In fairness to some sectors there were one or two exceptions to the rule. Healthcare came out well with only one in 20 unaware of who to report a breach to, while everyone in the insurance sector understood what constitutes a data breach and not a single person surveyed had avoided reporting a breach.
It is a relief that the picture is not completely bleak but nevertheless the prospect of so many businesses keeping data breaches quiet is a concern given the direction of travel in data protection legislation.
Businesses which delayed preparation for GDPR in the hope that it will not affect the UK after Brexit are already starting to realize the mistake they have made. Firstly the regulation will be in place before Brexit is completed, secondly it will still affect every business which handles the personal data of European citizens, and thirdly the UK government has already brought in the UK Data Bill — which mirrors many of its key principles.
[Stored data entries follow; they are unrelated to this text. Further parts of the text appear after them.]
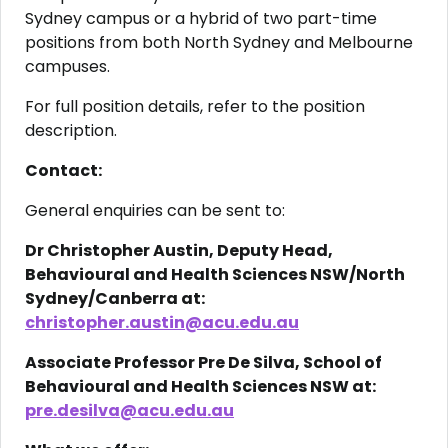
Sydney campus or a hybrid of two part-time
positions from both North Sydney and Melbourne
campuses.
For full position details, refer to the position
description.
Contact:
General enquiries can be sent to:
Dr C
hristopher Austin, Deputy Head,
Behavioural and Health Sciences NSW/North
Sydney/Canberra at:
christopher.austin@acu.edu.au
Associate Professor Pre De Silva, School of
Behavioural and Health Sciences NSW at:
pre.desilva@acu.edu.au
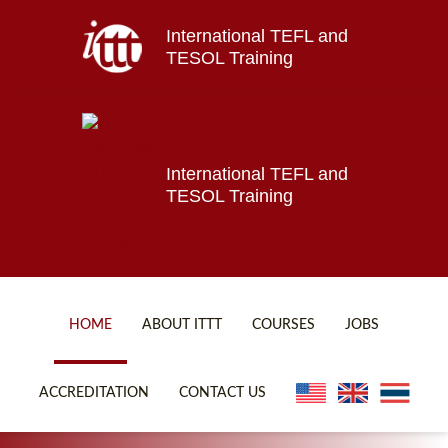
International TEFL and
Home
TESOL Training
About ITTT
Jobs
Courses
Affiliations
International TEFL and
TESOL Training
Contact us
HOME
ABOUT ITTT
COURSES
JOBS
FAQ
ONLINE COURSES
ACCREDITATION
CONTACT US
WHY CHOOSE ITTT?
ONLINE DIPLOMA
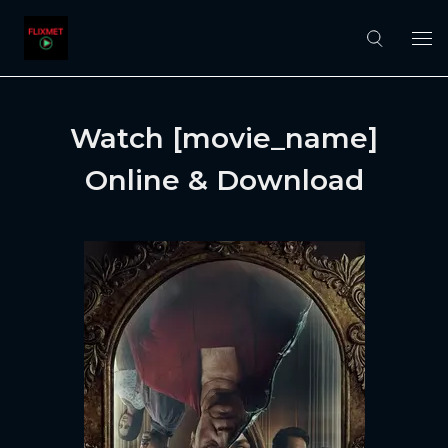
Watch [movie_name]
Online & Download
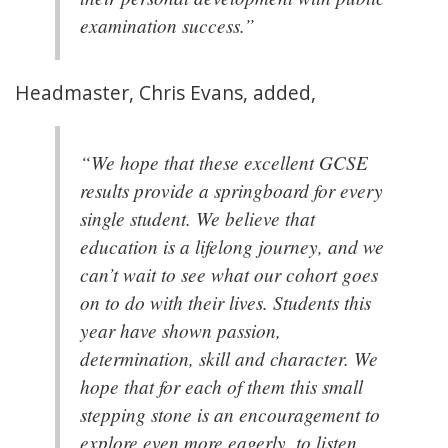
examination success.”
Headmaster, Chris Evans, added,
“We hope that these excellent GCSE
results provide a springboard for every
single student. We believe that
education is a lifelong journey, and we
can’t wait to see what our cohort goes
on to do with their lives. Students this
year have shown passion,
determination, skill and character. We
hope that for each of them this small
stepping stone is an encouragement to
explore even more eagerly, to listen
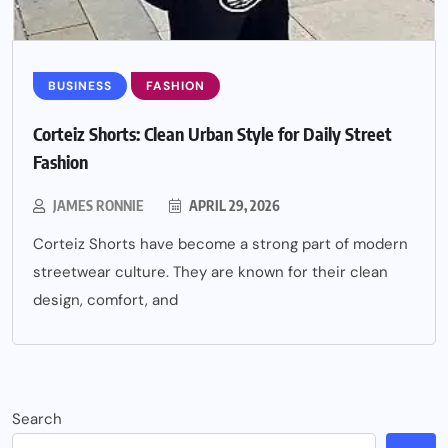
BUSINESS
FASHION
Corteiz Shorts: Clean Urban Style for Daily Street
Fashion
JAMES RONNIE
APRIL 29, 2026
Corteiz Shorts have become a strong part of modern
streetwear culture. They are known for their clean
design, comfort, and
Search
Bearing all that in mind it is absolutely vital that businesses tackle this culture of secrecy because in future unprotected data loss will simply not be acceptable. In fact, it shouldn’t be acceptable now.
Having a clear data protection and information management program in place is vital for businesses to avoid these kind of problems. It should be very clear who is responsible for reporting breaches and who they should be reported to.
Until businesses grasp how much a breach can cost them — both financially and in terms of reputation – this problem is not going to go away.